_Collected data entries_.
/---

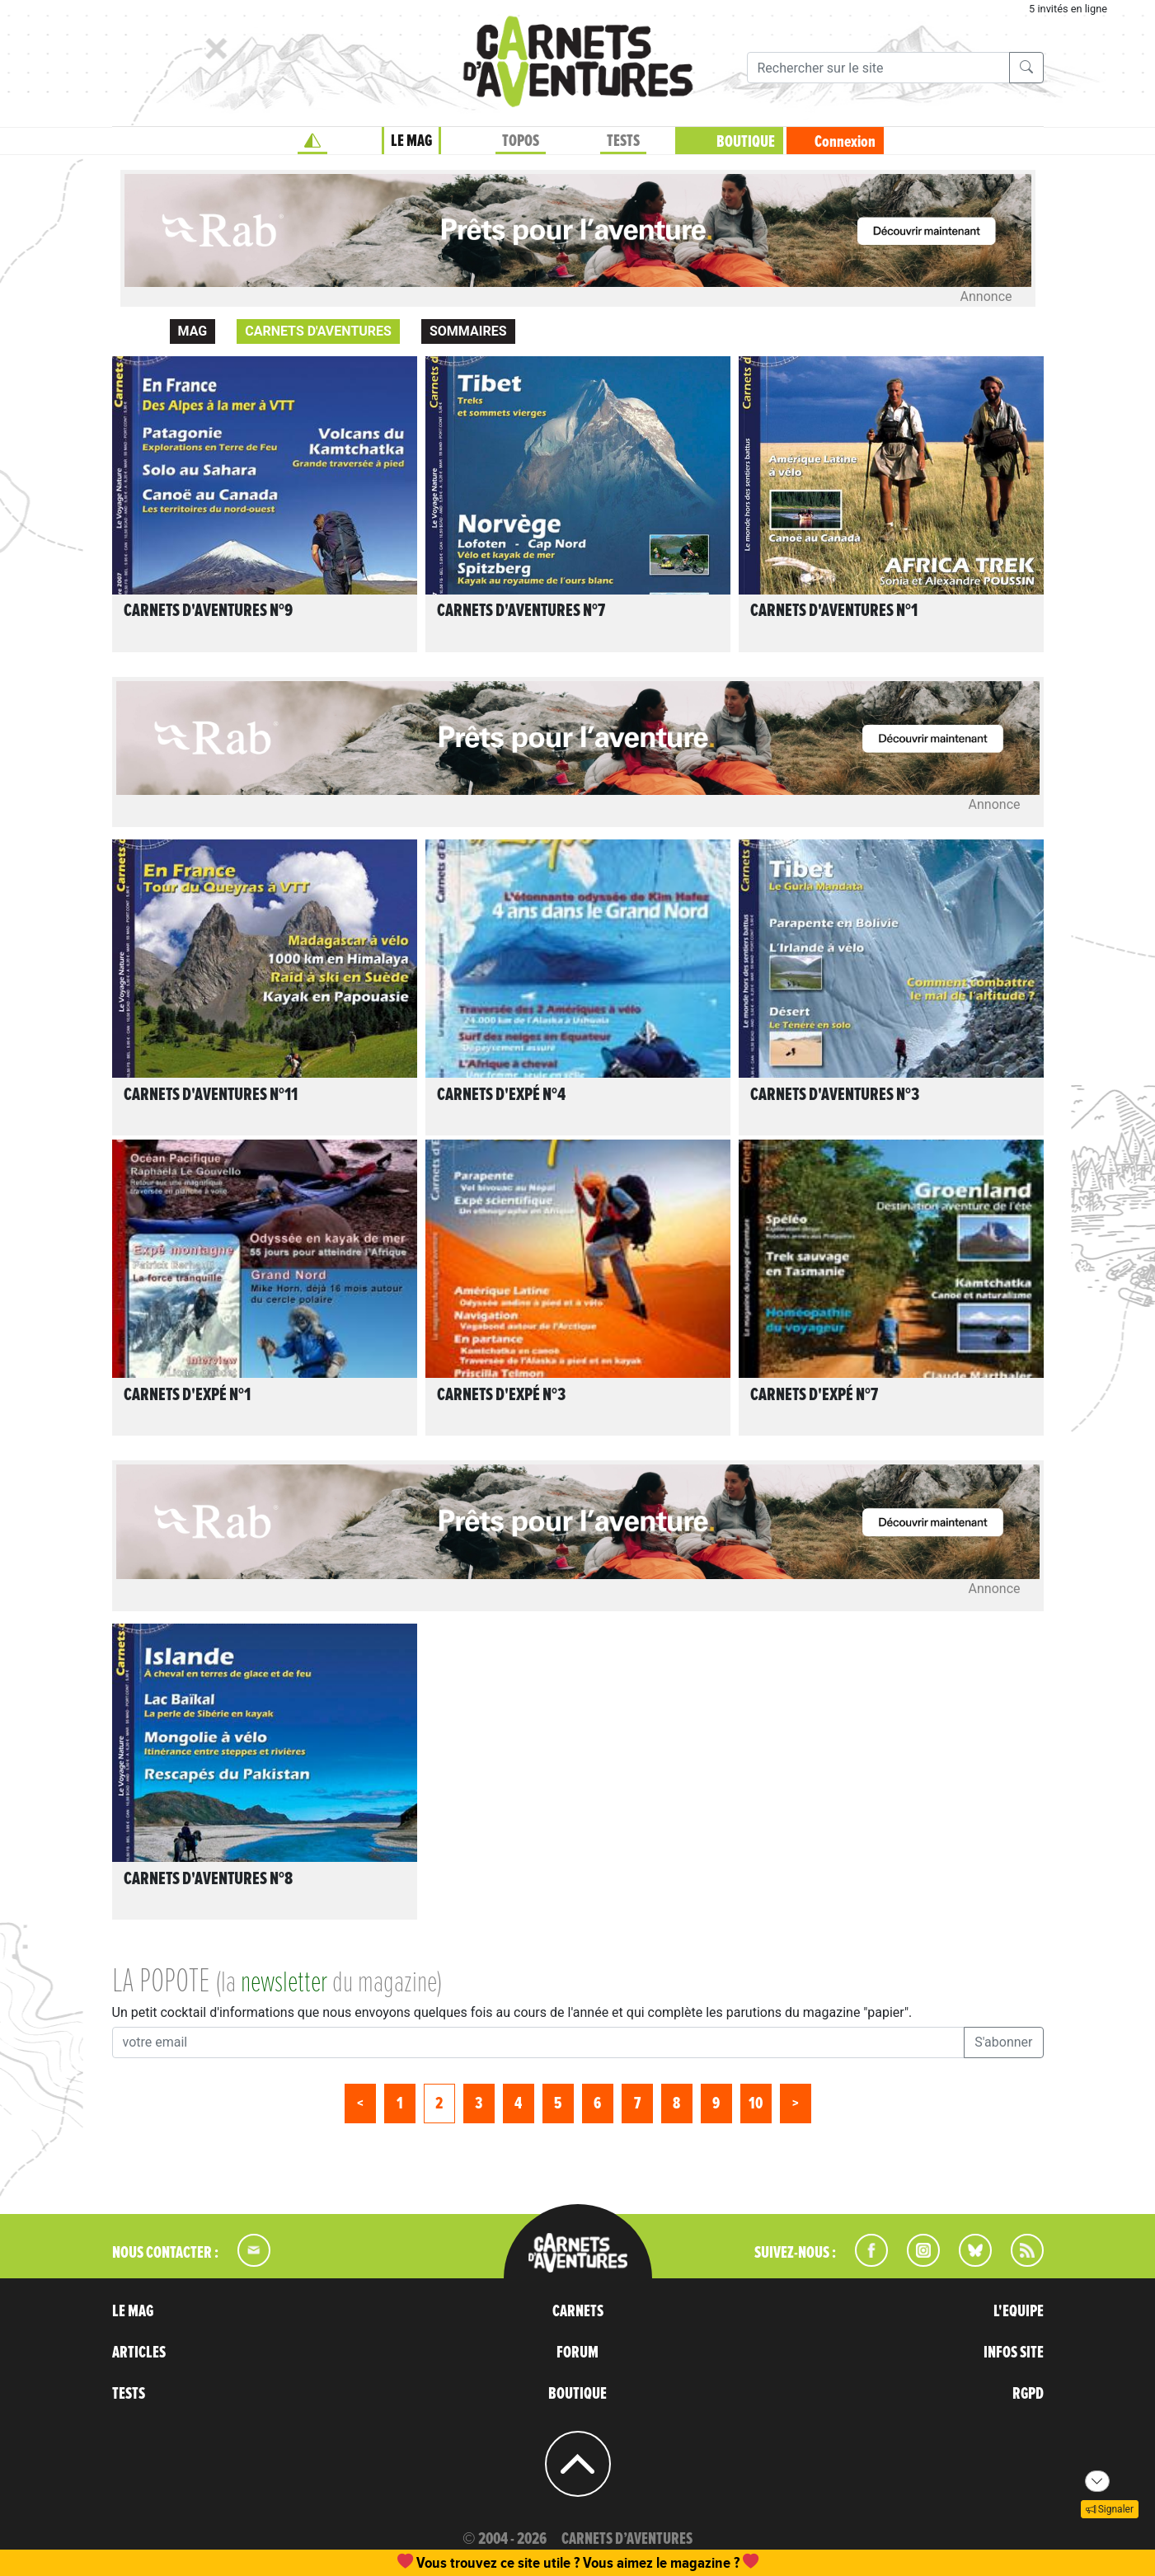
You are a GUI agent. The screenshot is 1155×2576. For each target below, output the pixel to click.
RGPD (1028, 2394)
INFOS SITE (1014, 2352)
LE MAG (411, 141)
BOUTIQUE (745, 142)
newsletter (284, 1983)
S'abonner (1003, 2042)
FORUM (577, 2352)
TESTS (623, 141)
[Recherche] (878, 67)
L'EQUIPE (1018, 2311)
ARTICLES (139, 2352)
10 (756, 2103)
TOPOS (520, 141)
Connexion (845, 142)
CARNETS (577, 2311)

\---

_Aim of the exercise_.
Return only the lines running from the line with "FORUM (577, 2352)" to the last line of the records, both included, exactly as written.

_Answer box_.
FORUM (577, 2352)
TESTS (623, 141)
[Recherche] (878, 67)
L'EQUIPE (1018, 2311)
ARTICLES (139, 2352)
10 (756, 2103)
TOPOS (520, 141)
Connexion (845, 142)
CARNETS (577, 2311)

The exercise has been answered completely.